:: RECORDS TO PROCESS ::

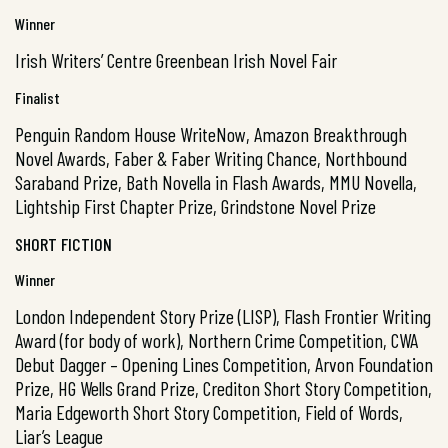
Winner
Irish Writers’ Centre Greenbean Irish Novel Fair
Finalist
Penguin Random House WriteNow, Amazon Breakthrough
Novel Awards, Faber & Faber Writing Chance, Northbound
Saraband Prize, Bath Novella in Flash Awards, MMU Novella,
Lightship First Chapter Prize, Grindstone Novel Prize
SHORT FICTION
Winner
London Independent Story Prize (LISP), Flash Frontier Writing
Award (for body of work), Northern Crime Competition, CWA
Debut Dagger – Opening Lines Competition, Arvon Foundation
Prize, HG Wells Grand Prize, Crediton Short Story Competition,
Maria Edgeworth Short Story Competition, Field of Words,
Liar’s League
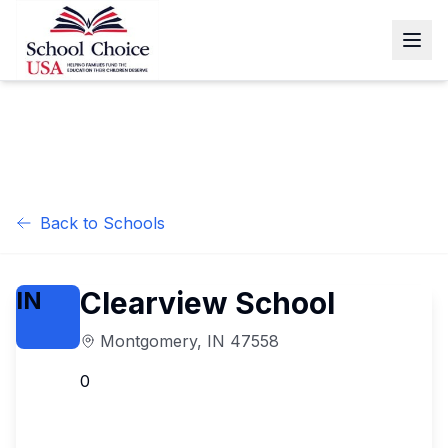
Back to Schools
Clearview School
IN
Montgomery
,
IN
47558
0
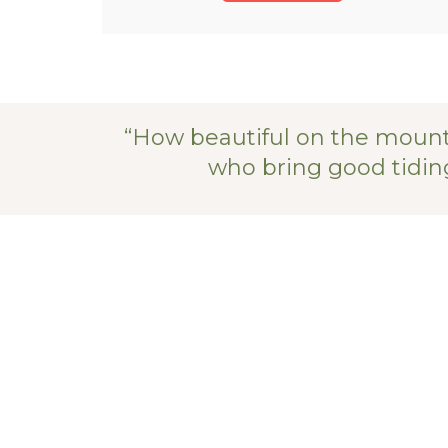
“How beautiful on the mount
who bring good tiding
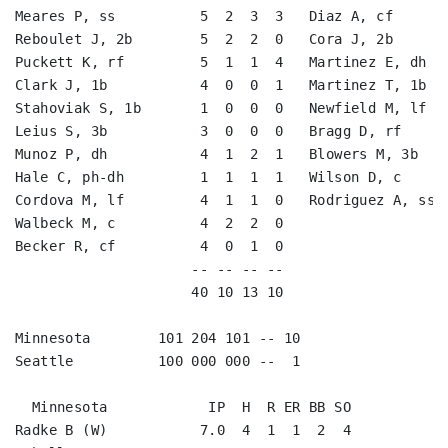
Meares P, ss          5  2  3  3   Diaz A, cf       
Reboulet J, 2b        5  2  2  0   Cora J, 2b       
Puckett K, rf         5  1  1  4   Martinez E, dh   
Clark J, 1b           4  0  0  1   Martinez T, 1b   
Stahoviak S, 1b       1  0  0  0   Newfield M, lf   
Leius S, 3b           3  0  0  0   Bragg D, rf      
Munoz P, dh           4  1  2  1   Blowers M, 3b    
Hale C, ph-dh         1  1  1  1   Wilson D, c      
Cordova M, lf         4  1  1  0   Rodriguez A, ss  
Walbeck M, c          4  2  2  0                    
Becker R, cf          4  0  1  0                    
                     -- -- -- --                    
                     40 10 13 10                    
Minnesota        101 204 101 -- 10

Seattle          100 000 000 --  1

  Minnesota            IP  H  R ER BB SO

Radke B (W)           7.0  4  1  1  2  4
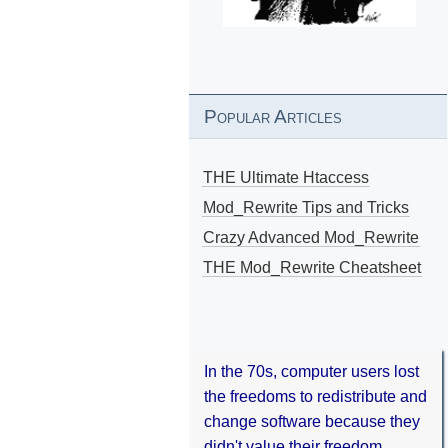
Popular Articles
THE Ultimate Htaccess
Mod_Rewrite Tips and Tricks
Crazy Advanced Mod_Rewrite
THE Mod_Rewrite Cheatsheet
In the 70s, computer users lost
the freedoms to redistribute and
change software because they
didn't value their freedom.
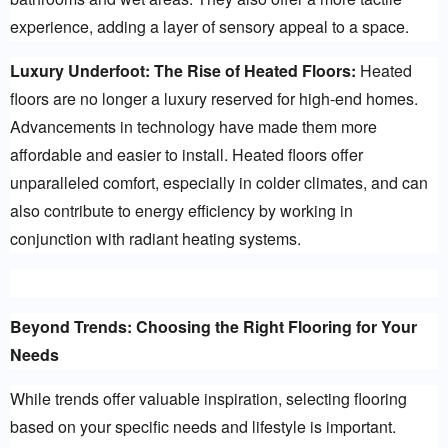
experience, adding a layer of sensory appeal to a space.
Luxury Underfoot: The Rise of Heated Floors:
 Heated 
floors are no longer a luxury reserved for high-end homes. 
Advancements in technology have made them more 
affordable and easier to install. Heated floors offer 
unparalleled comfort, especially in colder climates, and can 
also contribute to energy efficiency by working in 
conjunction with radiant heating systems.
Beyond Trends: Choosing the Right Flooring for Your 
Needs
While trends offer valuable inspiration, selecting flooring 
based on your specific needs and lifestyle is important. 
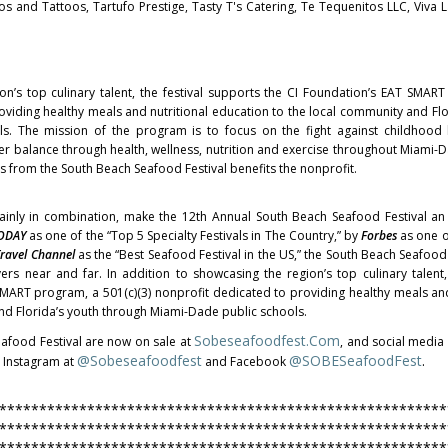
cos and Tattoos, Tartufo Prestige, Tasty T's Catering, Te Tequenitos LLC, Viva 
on’s top culinary talent, the festival supports the CI Foundation’s EAT SMAR
oviding healthy meals and nutritional education to the local community and Flo
s. The mission of the program is to focus on the fight against childhood
ter balance through health, wellness, nutrition and exercise throughout Miami-
s from the South Beach Seafood Festival benefits the nonprofit.
tainly in combination, make the 12th Annual South Beach Seafood Festival a
ODAY
as one of the “Top 5 Specialty Festivals in The Country,” by
Forbes
as one o
ravel Channel
as the “Best Seafood Festival in the US,” the South Beach Seafood 
rs near and far. In addition to showcasing the region’s top culinary talent, 
MART program, a 501(c)(3) nonprofit dedicated to providing healthy meals and
nd Florida’s youth through Miami-Dade public schools.
Sobeseafoodfest.com
eafood Festival are now on sale at
, and social medi
@sobeseafoodfest
@SOBESeafoodFest
.
 Instagram at
and Facebook
********************************************************
********************************************************
********************************************************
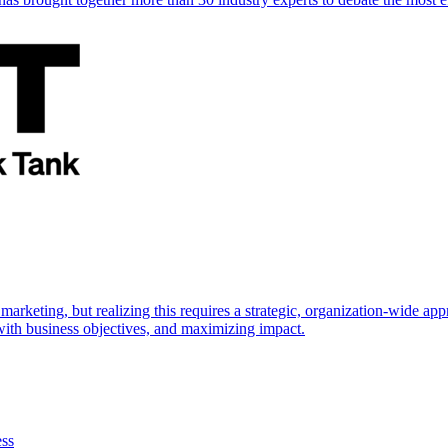
marketing, but realizing this requires a strategic, organization-wide 
s with business objectives, and maximizing impact.
ess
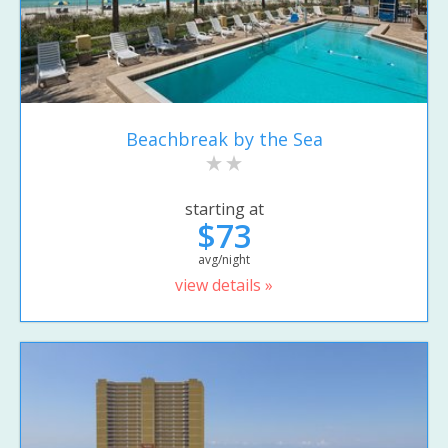
Beachbreak by the Sea
starting at
$73
avg/night
view details »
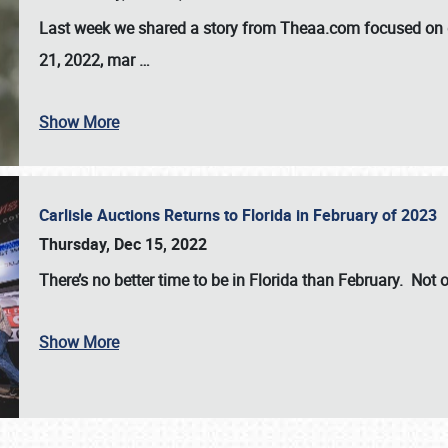
Last week we shared a story from Theaa.com focused on d
21, 2022, mar
…
Show More
Carlisle Auctions Returns to Florida in February of 2023
Thursday, Dec 15, 2022
There’s no better time to be in Florida than February. Not o
Show More
SCHEDULE & INFO
REGISTRATION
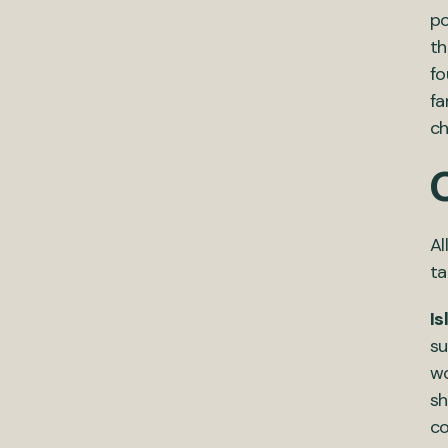
po
th
fo
fa
ch
Al
ta
Is
su
wo
sh
co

:::

▶ **WHAT THE TASK REQUIRES**: With the pictures left out, restate word for word every line of the data above, from the first down to the line that contains "on the mount".

▶ **EXERCISE OUTPUT**:
Winner
Irish Writers’ Centre Greenbean Irish Novel Fair
Finalist
Penguin Random House WriteNow, Amazon Breakthrough
Novel Awards, Faber & Faber Writing Chance, Northbound
Saraband Prize, Bath Novella in Flash Awards, MMU Novella,
Lightship First Chapter Prize, Grindstone Novel Prize
SHORT FICTION
Winner
London Independent Story Prize (LISP), Flash Frontier Writing
Award (for body of work), Northern Crime Competition, CWA
Debut Dagger – Opening Lines Competition, Arvon Foundation
Prize, HG Wells Grand Prize, Crediton Short Story Competition,
Maria Edgeworth Short Story Competition, Field of Words,
Liar’s League
Back to Schools
Clearview School
IN
Montgomery
,
IN
47558
0
“How beautiful on the mount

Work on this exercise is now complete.